Someone with your exact personality won’t bring anything new to the table. Yes, they’ll be able to solve some problems the way you would have, but you’re limited in terms of scope and ability.
Furthermore, if they’re so similar to you, they might start thinking that they know best. As most people have a very high opinion of themselves. It isn’t a major leap to go from following orders to thinking, “Well, he usually agrees with me, so I’ll do it my way and just show him the results.”
You are the manager and you have your skills, you don’t need to duplicate them, especially when the company is small and everyone still knows each other.
Later, when you have a staff of hundreds, then maybe look into duplicating yourself to manage an entirely different sector. Otherwise, you’re just inviting trouble.

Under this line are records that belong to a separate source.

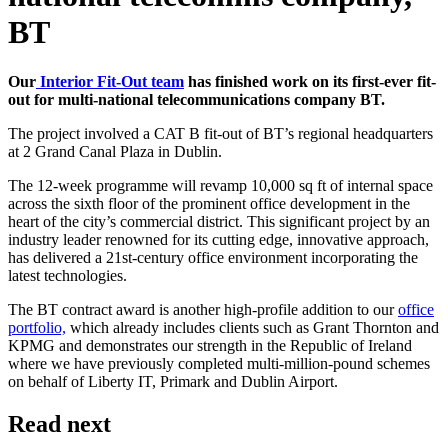
BT
Our
Interior Fit-Out team
has finished work on its first-ever fit-
out for multi-national telecommunications company BT.
The project involved a CAT B fit-out of BT’s regional headquarters
at 2 Grand Canal Plaza in Dublin.
The 12-week programme will revamp 10,000 sq ft of internal space
across the sixth floor of the prominent office development in the
heart of the city’s commercial district. This significant project by an
industry leader renowned for its cutting edge, innovative approach,
has delivered a 21st-century office environment incorporating the
latest technologies.
The BT contract award is another high-profile addition to our
office
portfolio,
which already includes clients such as Grant Thornton and
KPMG and demonstrates our strength in the Republic of Ireland
where we have previously completed multi-million-pound schemes
on behalf of Liberty IT, Primark and Dublin Airport.
Read next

Rule #2 – Watch Out for Red Flags
When you’re dating, you might see an odd behavioral quirk in your potential partner. At first, these eccentricities are cute and you learn to live with them. But then many people marry individuals with those behaviors and are somehow surprised and annoyed that marrying them didn’t fix those issues.

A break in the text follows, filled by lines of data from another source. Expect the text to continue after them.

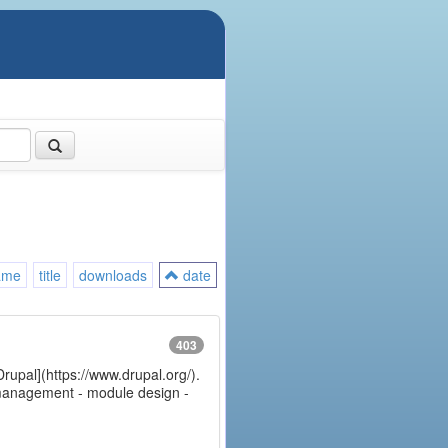
ame
title
downloads
date
403
Drupal](https://www.drupal.org/).
e management - module design -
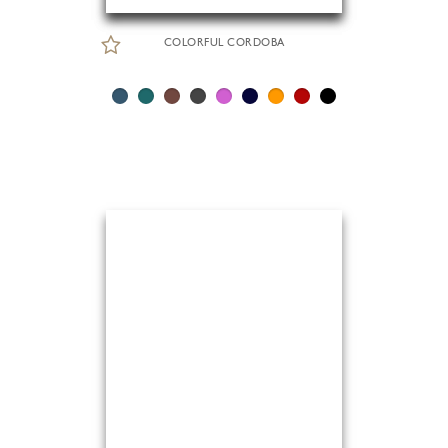
COLORFUL CORDOBA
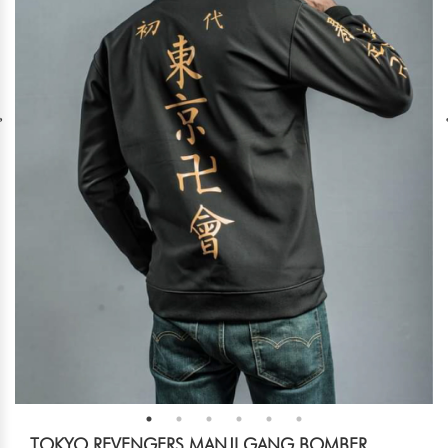
TOKYO REVENGERS MANJI GANG BOMBER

Seasons and times change – people though? That’s a much taller order. What you see at first is usually what you get.
The same logic holds true when hiring people.
The whole point of hiring slow is that it allows you to look for these red flags – for much the same reason that, when you go on a first date to a restaurant, it’s worth paying attention to how they treat the environment and the staff.
In other words, by seeing your applicant’s reactions in different circumstances and with different people, you can much better gauge who they are as a person. As even if they’re using a mask, the longer they have to wear it and the more changeable the environment, the more difficult of an act it is to maintain.
Once you start seeing these signs it’s best to pay attention to them, because they’re showing you key insights.
If someone has an attitude problem, is late, has excuses, etc. BEFORE you have even hired them and they’re still trying to make a good impression, imagine what they’ll be like five months down the line!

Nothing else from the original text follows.